Due to the nature of their work, Ms. L. and her husband often use mobile phones and access social networks. Over time, it has become a habit. They spend more time on the phone than on their family. Ms. L. said: “I can’t remember the last time my husband and I had a good chat. When we get home, everyone is glued to their phones. Until one day, when my daughter said she wished she were her parents’ phone, that way her parents would be closer to her. Hearing that, I was startled. My husband and I have decided that at night when we are home, we will minimize the use of our phones. On weekends, we put everything aside to spend time together.”
For the past six months, the families of Ms. NBN and TML (in Kinh Mon) have also agreed that 8-10 pm is the “no phone” time. Ms. N. said: “The reason for doing so is to save our marriage. When my husband takes a shower, he also takes his phone with him. When he eats, he also buries his face in his phone. The whole day, my husband and I have nothing to say to each other. Our married life is so boring that it makes me feel suffocated, unable to find joy, and I have even thought about divorce.”
Also being “addicted” to their phones, in the evenings, Mr. PVV and Ms. D.TH (Gia Loc) both surf social networks instead of playing with their 3-year-old daughter. To make her play well, they also gave her an iPad to watch YouTube. “A few months ago, I saw that my child was showing signs of being irritable, only liked to watch the phone, iPad, not to mention crying and refusing to eat. When I took my child to the doctor, the doctors said that she had signs of autism because she watched the phone too much. At that time, my husband and I were shocked and regretful of our bad habits and decided to change and stay away from the phone,” Ms. H. said.
Live more positively
Many studies have shown that overusing phones is having negative consequences on marriage and family life. Paying attention to the virtual world on phones makes people lose the need to communicate and share with each other.
"In recent years, as a mediator, I have participated in mediating a number of marriage and family cases. I have found that spending too much time on mobile phones, leading to not caring about your spouse or children, is one of the important causes of family discord and broken relationships," said Mr. Nguyen Van Nham, a mediator in Tu Ky district.

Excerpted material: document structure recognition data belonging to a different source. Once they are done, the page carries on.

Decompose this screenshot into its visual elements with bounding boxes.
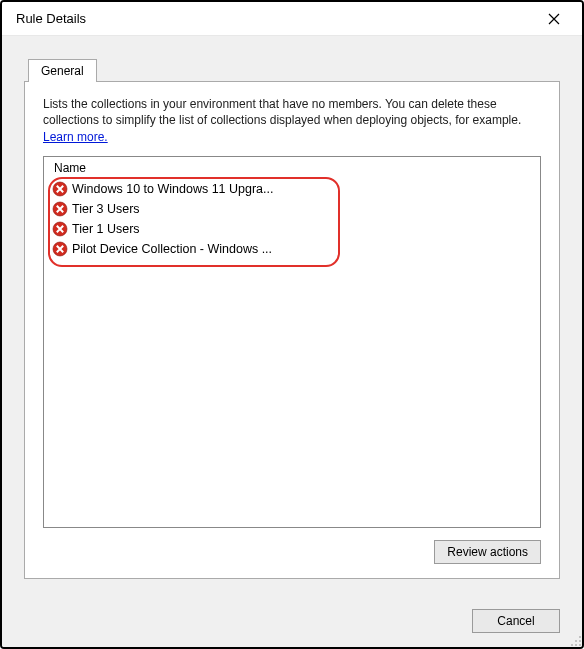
tabs-row: General: [28, 58, 560, 81]
svg-point-6: [575, 640, 577, 642]
svg-point-5: [579, 640, 581, 642]
svg-point-4: [579, 636, 581, 638]
error-icon: [52, 221, 68, 237]
review-actions-button[interactable]: Review actions: [434, 540, 541, 564]
list-item-label: Tier 3 Users: [72, 202, 140, 216]
list-item[interactable]: Tier 1 Users: [52, 219, 532, 239]
description-text: Lists the collections in your environmen…: [43, 96, 541, 128]
column-header-name: Name: [44, 157, 540, 179]
close-icon: [548, 13, 560, 25]
svg-point-7: [579, 644, 581, 646]
window-title: Rule Details: [16, 11, 534, 26]
dialog-footer: Cancel: [2, 595, 582, 647]
svg-point-8: [575, 644, 577, 646]
list-item[interactable]: Windows 10 to Windows 11 Upgra...: [52, 179, 532, 199]
error-icon: [52, 181, 68, 197]
error-icon: [52, 201, 68, 217]
list-item[interactable]: Tier 3 Users: [52, 199, 532, 219]
cancel-button[interactable]: Cancel: [472, 609, 560, 633]
list-item-label: Pilot Device Collection - Windows ...: [72, 242, 272, 256]
error-icon: [52, 241, 68, 257]
collections-list: Name Windows 10 to Windows 11 Upgra... T: [43, 156, 541, 528]
close-button[interactable]: [534, 4, 574, 34]
list-item-label: Windows 10 to Windows 11 Upgra...: [72, 182, 273, 196]
list-item[interactable]: Pilot Device Collection - Windows ...: [52, 239, 532, 259]
title-bar: Rule Details: [2, 2, 582, 36]
list-rows: Windows 10 to Windows 11 Upgra... Tier 3…: [44, 179, 540, 267]
tab-general[interactable]: General: [28, 59, 97, 82]
client-area: General Lists the collections in your en…: [2, 36, 582, 595]
general-panel: Lists the collections in your environmen…: [24, 81, 560, 579]
list-item-label: Tier 1 Users: [72, 222, 140, 236]
learn-more-link[interactable]: Learn more.: [43, 130, 541, 144]
panel-actions: Review actions: [43, 528, 541, 564]
svg-point-9: [571, 644, 573, 646]
resize-grip-icon[interactable]: [570, 635, 582, 647]
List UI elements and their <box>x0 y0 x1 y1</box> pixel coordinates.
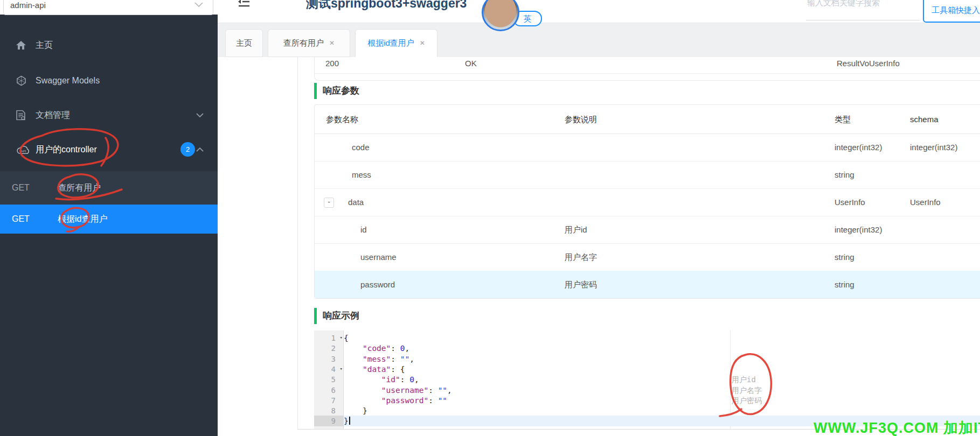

According to Dr. Dong Thi Yen, Lecturer of the Faculty of Politics - Psychology - Education at Hai Duong University, to prevent the "undercurrents" caused by phones in the family, each person should clearly define the values of the family and have the desire and determination to build those values. At the same time, parents themselves must also set an example for their children.
According to Dr. Yen, because of the habit that has been formed, creating "phone-free time" in the family will certainly encounter difficulties and cannot be successful in a short time. However, if you have determined and set a goal, surely everyone will find suitable ways to change.
For Mr. V. and Ms. H., the initial period of “quitting” the phone was really quite difficult. “It took my husband and I 10 days to get used to not using the phone to surf social networks, shop, chat with friends, play games…”, Ms. H. said.
As for Mr. TML, at first when he was “phone-less”, he felt quite frustrated and uncomfortable. But every time he wanted to take out his phone to look at it, Ms. NBN would remind him or ask him to do housework, invite him to walk, go for a walk, go to his parents’ house, visit his friends’ house, etc.
Turning off notifications, deleting unnecessary apps on the phone, setting a specific phone usage schedule, keeping the phone away from the bed... are ways that many people apply to limit phone usage.
After a period of no phone, the lives and feelings of Ms. L.'s family, Mr. V. and L. have all improved significantly. In particular, when they do not spend too much time on the phone, they realize that they have many things to do every day. At the same time, they also have more free time to work and take care of themselves.